ODPs are linked to Generic Use Cases (GUC) and constitute the ontology project's solution space, serving as the primary knowledge repository for addressing ontology design challenges, including reengineering, evaluation, construction, and more. On the other hand, the ontology project's problem space provides detailed descriptions of the actual issues known as "Local Use Cases" (LUC).
Before delving into the core principles and workflow of XD, it is essential to shed light on the methodology it is built upon: Ontology Design Patterns (Gangemi 2005)[1].
Adapted from a design concept originally conceived in architecture by Christopher Alexander, ODPs revolve around the notion of recurring modeling problems and offer a repertoire of flexible standard solutions. A "pattern" represents a solution tailored to a specific problem within a given context. Alexander's work, "A Pattern Language," elucidates this concept, stating: "The elements of this language are entities called patterns. Each pattern describes a problem that occurs over and over again in our environment and then describes the core of the solution to that problem, in such a way that you can use this solution a million times over, without ever doing it the same way twice."
Ontology Design Patterns provide compact, reusable (abstract) ontology templates accompanied by explicit documentation, stored in a searchable repository organized by Competency Questions (CQs). We distinguish between the following types: - Content Patterns: Domain-dependent, language-independent. - Logical Patterns: Domain-independent, related to representation languages. - Presentation Patterns: Focus on the ontology from the user perspective, addressing aspects like naming conventions. - Transformation Patterns: Offer guidance on how to convert an ontology into another representation language.
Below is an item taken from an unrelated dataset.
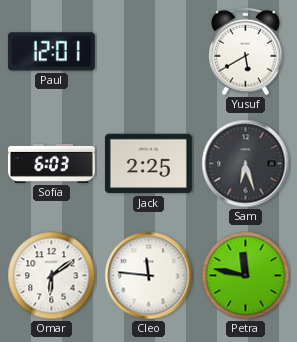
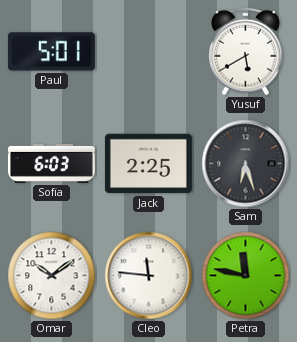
Paul: 12:01 -> 5:01
Omar: 6:09 -> 10:09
The two fundamental building blocks of the design principles are Logical ODPs and Content ODPs (CPs). The former tackle design problems independently of specific conceptualizations or domains, while the latter address design issues concerning the domain classes and properties that populate an ontology; they deal with content-related problems. These two components are interconnected since Content ODPs serve as instantiations of Logical ODPs (or compositions thereof).
In order to describe CPs, each one of them is associated with a catalogue entry that includes the following set of information fields:
- Name: Provides a name for the pattern.
- Intent: Describes the Generic Use Case addressed by the pattern.
- Competency questions: Contains examples of competency questions that the knowledge base associated with the CP needs to address.
- Also Known as: Provides other names (if any) by which the pattern is known.
- Scenarios: Provides examples of requirements, expressed in natural language, that can be modeled using the pattern.
- Diagram: Depicts a UML class diagram representing the pattern.
- Elements: Describes the elements (classes and relations) included in the pattern and their role within the pattern.
- Consequences: Provides a description of the benefits and/or possible trade-offs when using the patterns.
- Known uses: Gives examples of realistic ontologies where the pattern is used.
- Extracted from/Reengineered from: Provides the reference ontology/conceptual schema (if any) from which the pattern has been extracted/reused.
- Related patterns: Indicates other patterns (if any) that are either a specialization, generalization, composition, or component of the pattern being described.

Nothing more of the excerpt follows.